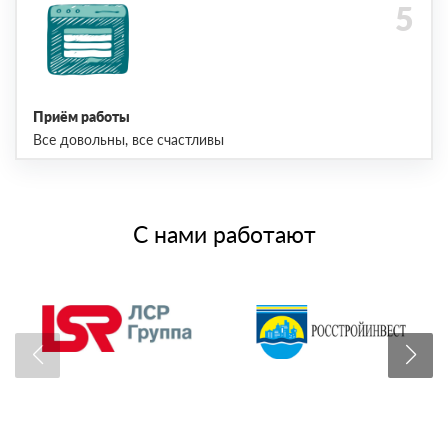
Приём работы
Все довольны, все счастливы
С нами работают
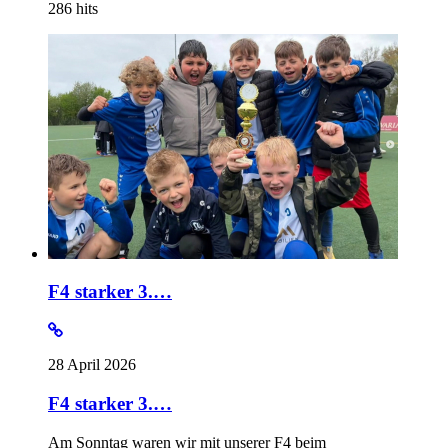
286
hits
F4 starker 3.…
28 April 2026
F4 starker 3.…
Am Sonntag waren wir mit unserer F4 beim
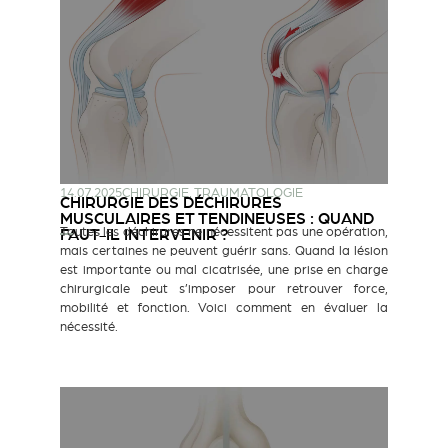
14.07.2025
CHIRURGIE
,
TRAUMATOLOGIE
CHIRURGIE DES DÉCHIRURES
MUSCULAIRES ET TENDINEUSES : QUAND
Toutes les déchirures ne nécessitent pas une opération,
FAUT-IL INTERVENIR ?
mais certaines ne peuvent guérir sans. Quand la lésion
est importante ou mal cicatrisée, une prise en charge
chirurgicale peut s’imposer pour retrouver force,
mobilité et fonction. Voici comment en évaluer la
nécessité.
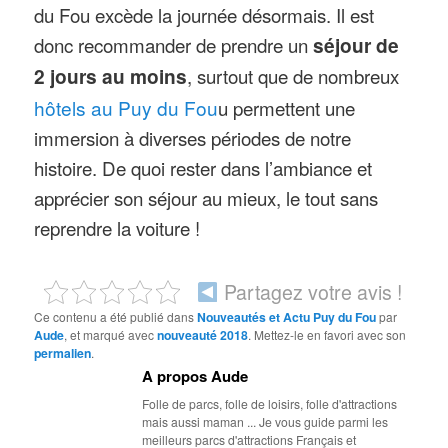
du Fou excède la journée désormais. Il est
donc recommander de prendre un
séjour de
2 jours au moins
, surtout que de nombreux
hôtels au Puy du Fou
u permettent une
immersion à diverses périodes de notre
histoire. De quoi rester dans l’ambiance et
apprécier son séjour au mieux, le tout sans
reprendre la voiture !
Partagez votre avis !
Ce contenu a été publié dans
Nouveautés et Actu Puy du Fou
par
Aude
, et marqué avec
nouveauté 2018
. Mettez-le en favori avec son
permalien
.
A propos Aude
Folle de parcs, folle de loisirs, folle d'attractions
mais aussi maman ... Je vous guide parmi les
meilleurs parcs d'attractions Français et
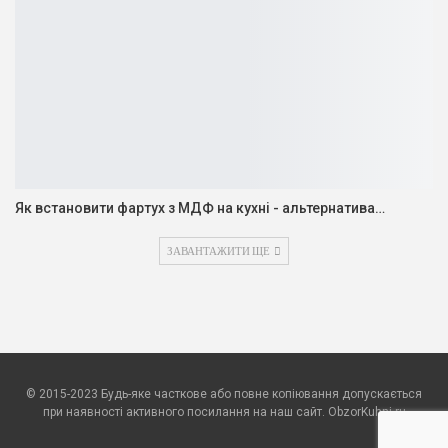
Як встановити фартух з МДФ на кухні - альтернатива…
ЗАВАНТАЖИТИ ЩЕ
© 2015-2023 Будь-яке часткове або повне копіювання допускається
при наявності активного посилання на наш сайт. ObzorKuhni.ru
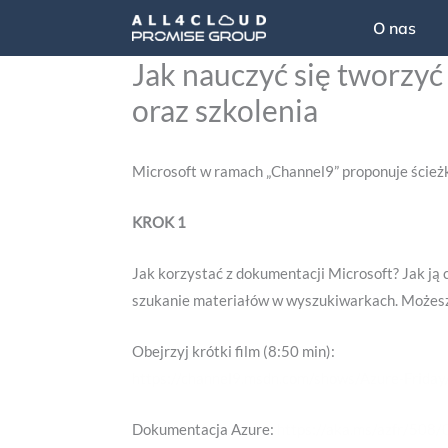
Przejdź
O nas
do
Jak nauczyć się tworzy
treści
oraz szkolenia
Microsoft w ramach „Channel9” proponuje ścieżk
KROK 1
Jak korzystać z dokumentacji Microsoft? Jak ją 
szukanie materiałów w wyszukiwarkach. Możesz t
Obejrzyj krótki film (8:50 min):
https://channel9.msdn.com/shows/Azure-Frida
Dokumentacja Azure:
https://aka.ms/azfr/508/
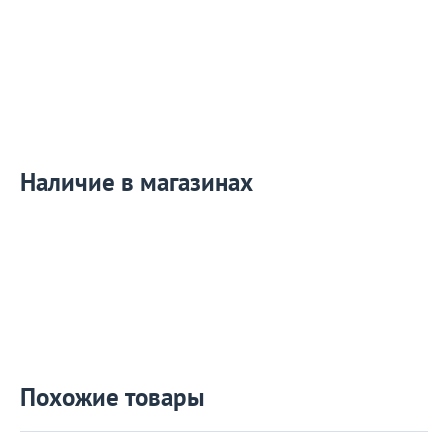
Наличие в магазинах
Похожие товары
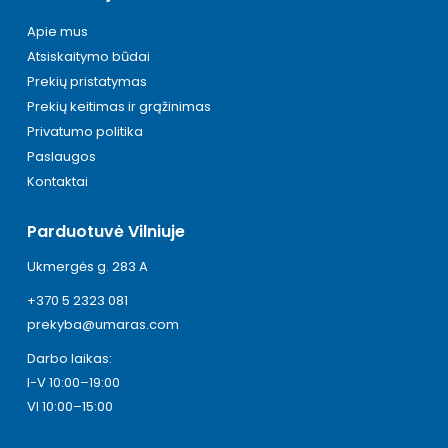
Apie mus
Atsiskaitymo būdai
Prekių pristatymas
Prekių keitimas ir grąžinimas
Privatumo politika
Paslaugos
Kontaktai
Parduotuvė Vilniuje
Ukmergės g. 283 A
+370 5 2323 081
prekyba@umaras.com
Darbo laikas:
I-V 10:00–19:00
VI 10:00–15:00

==============================

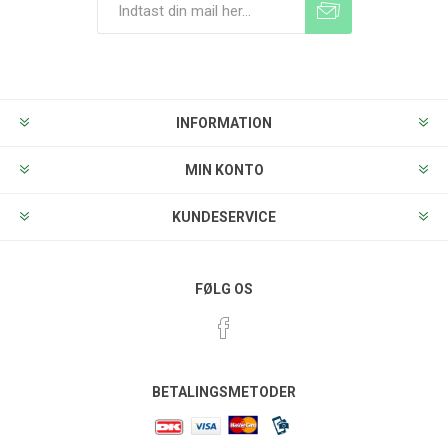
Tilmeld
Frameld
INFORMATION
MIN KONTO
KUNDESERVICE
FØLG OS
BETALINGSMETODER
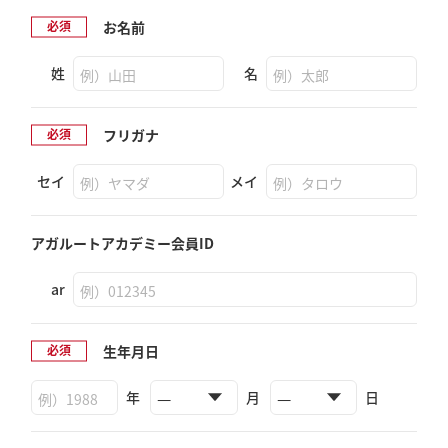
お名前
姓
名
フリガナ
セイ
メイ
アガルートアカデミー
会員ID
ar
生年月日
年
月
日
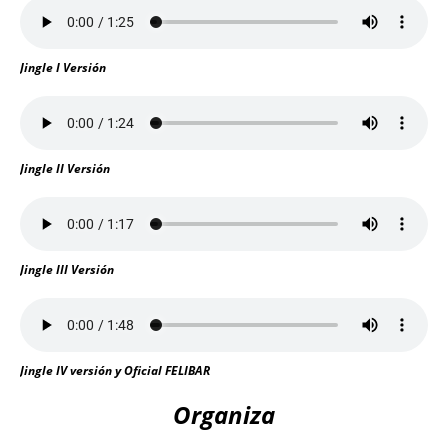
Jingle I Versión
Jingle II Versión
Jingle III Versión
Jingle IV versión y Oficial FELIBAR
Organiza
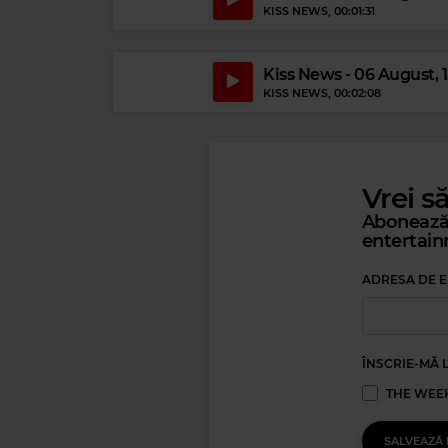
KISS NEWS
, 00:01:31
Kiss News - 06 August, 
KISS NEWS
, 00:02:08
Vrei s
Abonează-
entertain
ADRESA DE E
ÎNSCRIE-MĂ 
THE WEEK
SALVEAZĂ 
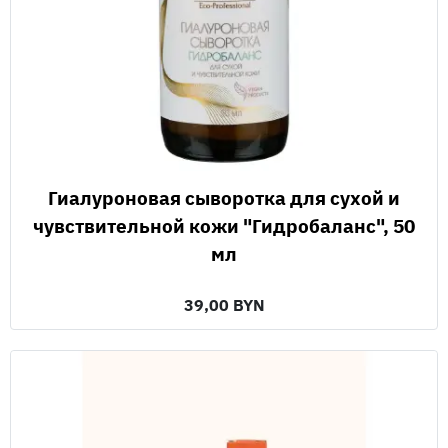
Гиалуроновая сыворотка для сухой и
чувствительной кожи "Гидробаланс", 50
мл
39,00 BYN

==============================

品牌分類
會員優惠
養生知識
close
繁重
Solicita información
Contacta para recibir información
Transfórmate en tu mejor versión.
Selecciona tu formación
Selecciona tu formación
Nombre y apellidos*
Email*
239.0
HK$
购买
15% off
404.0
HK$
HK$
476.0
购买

==============================

### [Task directions]
What is the number of lines in the records above that include the word "séjour"? Reply with that number and nothing more.

### [Answer section]
2